Reflecting on my encounters with the glass ceiling, I recall achieving career milestones as fast as or faster than my male peers…until I didn’t…I bumped up against the invisible glass ceiling. In response, I advised the students, speak up. Call people out. Or, as I’ve learned through our training at Mass Insightcall people in to engage in a learning and growing experience. Find an ally. The ceiling can be broken. In some organizations, it already has been. However, if you’re not in an environment where you can grow to and contribute at your full capability, move on.   

Ms. Macaulay asked, “What did you look for in the way of signals of inclusion when you were job searching?”  Derek shared that in the less than 10 years since he graduated, awareness and understanding of matters of DEI among employers has increased significantly. Eons ago when I graduated, inclusion and employee resource groups weren’t in the human resources vocabulary.
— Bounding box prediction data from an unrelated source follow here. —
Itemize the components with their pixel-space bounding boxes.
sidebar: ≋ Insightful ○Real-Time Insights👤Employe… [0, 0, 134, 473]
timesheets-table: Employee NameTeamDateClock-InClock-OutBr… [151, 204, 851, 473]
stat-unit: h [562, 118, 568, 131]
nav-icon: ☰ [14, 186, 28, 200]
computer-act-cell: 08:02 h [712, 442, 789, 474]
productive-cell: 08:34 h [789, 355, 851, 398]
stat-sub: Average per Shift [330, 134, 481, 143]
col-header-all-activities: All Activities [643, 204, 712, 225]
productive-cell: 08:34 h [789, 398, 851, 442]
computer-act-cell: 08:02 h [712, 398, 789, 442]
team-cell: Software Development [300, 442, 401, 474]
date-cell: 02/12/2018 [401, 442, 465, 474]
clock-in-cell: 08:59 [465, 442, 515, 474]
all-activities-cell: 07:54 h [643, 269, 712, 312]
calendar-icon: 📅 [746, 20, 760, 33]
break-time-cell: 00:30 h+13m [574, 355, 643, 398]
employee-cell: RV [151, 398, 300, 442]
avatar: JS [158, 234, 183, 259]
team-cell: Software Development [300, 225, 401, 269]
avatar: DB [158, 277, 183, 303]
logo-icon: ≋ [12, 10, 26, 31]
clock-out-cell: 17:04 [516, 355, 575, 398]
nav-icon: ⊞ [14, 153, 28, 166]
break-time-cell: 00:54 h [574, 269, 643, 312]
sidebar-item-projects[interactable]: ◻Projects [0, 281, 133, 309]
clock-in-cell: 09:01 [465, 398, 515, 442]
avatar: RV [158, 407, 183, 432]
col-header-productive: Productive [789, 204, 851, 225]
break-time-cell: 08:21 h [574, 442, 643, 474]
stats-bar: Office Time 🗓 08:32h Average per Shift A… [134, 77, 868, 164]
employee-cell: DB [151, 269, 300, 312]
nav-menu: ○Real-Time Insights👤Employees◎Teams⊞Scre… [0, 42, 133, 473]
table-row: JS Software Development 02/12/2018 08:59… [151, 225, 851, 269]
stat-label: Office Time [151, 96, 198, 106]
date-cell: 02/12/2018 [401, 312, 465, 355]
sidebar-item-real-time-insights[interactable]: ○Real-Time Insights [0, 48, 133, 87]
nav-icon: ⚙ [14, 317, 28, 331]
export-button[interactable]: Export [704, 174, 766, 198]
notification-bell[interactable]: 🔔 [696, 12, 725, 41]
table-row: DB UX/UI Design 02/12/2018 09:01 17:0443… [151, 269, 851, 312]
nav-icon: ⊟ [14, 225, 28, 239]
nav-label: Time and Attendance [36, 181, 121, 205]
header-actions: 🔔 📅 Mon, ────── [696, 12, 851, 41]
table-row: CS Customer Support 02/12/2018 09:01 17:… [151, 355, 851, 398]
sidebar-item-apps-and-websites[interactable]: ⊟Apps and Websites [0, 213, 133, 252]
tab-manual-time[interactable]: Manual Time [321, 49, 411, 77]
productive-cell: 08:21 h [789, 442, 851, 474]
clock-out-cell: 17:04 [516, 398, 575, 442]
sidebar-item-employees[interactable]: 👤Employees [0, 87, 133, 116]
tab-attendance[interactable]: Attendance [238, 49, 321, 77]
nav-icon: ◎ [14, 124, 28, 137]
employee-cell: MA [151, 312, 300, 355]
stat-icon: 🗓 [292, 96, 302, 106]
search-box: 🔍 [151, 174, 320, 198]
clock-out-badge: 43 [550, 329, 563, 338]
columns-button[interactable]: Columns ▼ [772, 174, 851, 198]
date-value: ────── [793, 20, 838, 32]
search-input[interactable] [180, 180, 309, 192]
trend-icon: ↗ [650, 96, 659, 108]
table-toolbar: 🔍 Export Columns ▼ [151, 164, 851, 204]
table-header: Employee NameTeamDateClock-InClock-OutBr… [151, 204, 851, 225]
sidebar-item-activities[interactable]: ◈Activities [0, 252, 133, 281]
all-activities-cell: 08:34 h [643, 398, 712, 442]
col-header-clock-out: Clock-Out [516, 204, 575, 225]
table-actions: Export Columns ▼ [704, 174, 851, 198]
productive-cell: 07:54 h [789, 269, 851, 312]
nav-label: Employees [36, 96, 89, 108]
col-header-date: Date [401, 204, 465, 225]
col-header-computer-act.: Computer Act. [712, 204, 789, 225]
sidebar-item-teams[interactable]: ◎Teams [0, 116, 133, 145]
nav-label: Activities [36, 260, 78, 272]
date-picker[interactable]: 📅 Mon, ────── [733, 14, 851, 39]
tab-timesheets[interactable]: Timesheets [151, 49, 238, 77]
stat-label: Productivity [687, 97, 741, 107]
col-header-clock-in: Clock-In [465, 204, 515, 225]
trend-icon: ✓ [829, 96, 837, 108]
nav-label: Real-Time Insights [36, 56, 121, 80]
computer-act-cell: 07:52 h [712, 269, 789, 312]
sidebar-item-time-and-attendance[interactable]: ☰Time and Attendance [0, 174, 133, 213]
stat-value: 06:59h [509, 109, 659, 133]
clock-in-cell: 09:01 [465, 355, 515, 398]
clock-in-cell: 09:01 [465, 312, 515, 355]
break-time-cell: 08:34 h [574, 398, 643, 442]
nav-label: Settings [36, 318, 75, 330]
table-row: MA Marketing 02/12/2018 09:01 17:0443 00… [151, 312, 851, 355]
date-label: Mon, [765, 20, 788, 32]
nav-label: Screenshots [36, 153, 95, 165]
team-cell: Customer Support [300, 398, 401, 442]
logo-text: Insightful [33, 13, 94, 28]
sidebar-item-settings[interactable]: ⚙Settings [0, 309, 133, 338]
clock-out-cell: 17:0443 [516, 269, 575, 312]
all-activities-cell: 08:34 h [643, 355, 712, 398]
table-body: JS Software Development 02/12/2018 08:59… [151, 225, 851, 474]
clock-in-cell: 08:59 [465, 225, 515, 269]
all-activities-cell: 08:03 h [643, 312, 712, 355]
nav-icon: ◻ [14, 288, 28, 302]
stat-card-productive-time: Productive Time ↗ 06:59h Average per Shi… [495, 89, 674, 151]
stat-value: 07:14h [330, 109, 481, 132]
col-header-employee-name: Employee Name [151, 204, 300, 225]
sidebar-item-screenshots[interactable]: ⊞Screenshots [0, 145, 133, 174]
In fact, I was among the unenlightened!  I used to applaud the HR Director of a prior firm for finding candidates that were a great cultural fit. But, from a recent Q&A with documentarian Robin Hauser, I came away with a gem that she shared: Find candidates that will make cultural contributions rather than those that will be a cultural fit.  With this mind-set, she added, you’ll expand the perspectives of the team, inevitably benefiting the work of the organization. Brilliant!  

Organizations like Isenberg, Mass Insight and Evoke, and many others, are committing the necessary time and leadership to counter the impact of bias, achieve harmony across diverse identities, and shrink the economic disparities in our schools, companies, communities, and our country. I’m hopeful about what Isenberg’s future inclusive leaders will achieve!